Interesting Very Early 90MM APFSDS Projectile


#1

I just traded a new IAA Member for this really cool 90MM APFSDS projectile. I was told that it is probably very early in APFSDS development and a test projectile painted for high speed video studies. It has a very unusual sabot design. Anyone with information or theories, I’d love to learn more about it if possible.

Jason


#2

Congrats…You beat me to a “color tip” !!!


#3

Thanks, Pepper!
I am pretty stoked about this projectile. Hoping someone here may know something about it, especially what case it may have used.

Jason


#4

Fwiw: The painting could indicate the thing was meant to be fired in a rifled gun…? i.e. the sabots were meant to seperate from the arrow by centrifugal forces…?
OR:
The paint was to show any residual rotation if the sabot had slip rings for obturation…?
Just wild guessing tbh.
Soren


#5

Thanks so much, Soren!

That is a great theory and makes a lot of sense. Greatly appreciate your input and thoughts on this.

Jason


#6

Jason,

I do not know much about this subject but here are some reports available on line at Defense Technical Information Center DTIC dtic.mil/dtic/search/tr/tr.html that may or may not be of interest:
90-40mm Saboted APFSDS T320E60 for T208 Gun 1959; Sabot Technology 1973; Recoiless Rifle Technical Information Index 1958-1962; 105mm APDS T382 1959; Fin Stabilised Discarding Sabot Shell Design 1949; Sabot Projectiles for Cannon 1943; Sabot Projectiles Univ. New Mexico 1942 to 1944; Recoilless Rifle Ammo, Firestone Tire Co. 1956; 90mm HEAT T300 1958.

Brian


#7

Thanks big time!

I just spent an hour on that site. Not a lot on this projectile but TONS of interesting document totally up my alley on APFSDS development. Grateful for you sharing this link and site with me.

Jason


#8

So far, my research has found out that this projectile was being developed and studied on a US made 90mm brass case that was modeled after the Russian 115MM tank case. These cases have a very long neck compared to most other tank cases. I’ll look for photos. Nothing like finding the next piece of the puzzle when researching something :-)

J


#9

Here is a photo of my only example of trench art that I ever bought. It happens to be the same Russian 115MM tank case that this 90MM APFSDS projectile was modeled after.

J

Russian 115MM Case

Photo showing the same 90MM APFSDS I have fitted in the US 90MM long neck case modeled after the Russian 115.


#10

[quote=“mausernut”]Fwiw: The painting could indicate the thing was meant to be fired in a rifled gun…? i.e. the sabots were meant to seperate from the arrow by centrifugal forces…?
OR:
The paint was to show any residual rotation if the sabot had slip rings for obturation…?

Soren[/quote]

Soren, maybe not rifled since then the projectile would not need a “reversed cup” sabot design to aid sabot separation by creating the drag required. A “rifled design” would not neccessarily need such a feature (look at the early 105mm APDS of British design).
As you noticed correctly (to my opinion) the special “spiral paint job” is for better observation of possible rotation and evaluation of telemetric data later on.
If Jason is correct with his “extended neck” case design in 90mm and if it was intended to research the Soviet counterpart (and the design principles since it was the first smooth bore tank gun in service) this 90mm might have been a smooth bore too.

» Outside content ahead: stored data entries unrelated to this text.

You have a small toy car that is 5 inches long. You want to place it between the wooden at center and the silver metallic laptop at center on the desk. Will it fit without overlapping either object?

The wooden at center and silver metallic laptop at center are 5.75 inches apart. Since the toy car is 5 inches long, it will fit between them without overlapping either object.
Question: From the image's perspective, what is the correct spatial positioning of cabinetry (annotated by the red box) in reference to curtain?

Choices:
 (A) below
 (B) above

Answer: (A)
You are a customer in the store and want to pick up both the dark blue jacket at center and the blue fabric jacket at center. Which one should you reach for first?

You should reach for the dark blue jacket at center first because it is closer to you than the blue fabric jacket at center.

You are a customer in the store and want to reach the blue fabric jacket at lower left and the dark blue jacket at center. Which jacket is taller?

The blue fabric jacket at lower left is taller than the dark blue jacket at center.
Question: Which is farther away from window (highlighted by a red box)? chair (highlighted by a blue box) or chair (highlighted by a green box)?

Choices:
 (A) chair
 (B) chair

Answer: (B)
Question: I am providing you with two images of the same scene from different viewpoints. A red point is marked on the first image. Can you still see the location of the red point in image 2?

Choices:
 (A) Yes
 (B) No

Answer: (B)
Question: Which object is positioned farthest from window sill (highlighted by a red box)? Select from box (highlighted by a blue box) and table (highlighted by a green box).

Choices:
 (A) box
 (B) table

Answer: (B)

Slip rings: The fins on Jason’s 90mm have straight forward edges and are not angled. Many designs using slip rings in rifled guns have angled edges on the fins (the Russians use bending little “tails” on their folding fins on HEAT projectiles for example) to counter the residual rotation.
A fixed obturator ring is very important for smooth bores though. Maybe Jason can tell us what type of ring his projectile has on.

Just my thoughts…


#11

I think you are correct, Alex, about it being a smooth bore gun because the rotating band is ridged and non-slip. I know one design feature of US 105MM APFSDS projectiles made to be fired from the M1 Abrams’ M68 Gun all incorporate a slipable driving band to counteract the M68’s riffled barrel. All of the 120MM APFSDS projectile designed for the M1A1 Abrams tank using the German smooth bore M256 gun utilize non-slipable driving bands.

Jason


#12

Jason, thank you for the info. So your 90mm is a unique smooth bore, nice to see!


#13

Jason, Very nice projectile and great to learn about all your posts!
This 90mm case would be the 90mm T94E5. I’m still looking for a headstamp picture. Possible your projectile is the 90mm APFSDS T371.
Not much of a help but this is the best I can do.


#14

The T208 90/40 mm smooth-bore gun uses the T320 projectile.


#15

WESTERN, I can’t thank you enough! The fact that you ID’d the type classification of both the case and the projectile is incredible! Thanks so much. This is fantastic information.

Jason


#16

Unfortunately, I cannot find more photos or info on this round, but I did learn that it was tested in 1953 as an inert one was sold a few years ago with 1953 on its head-stamp.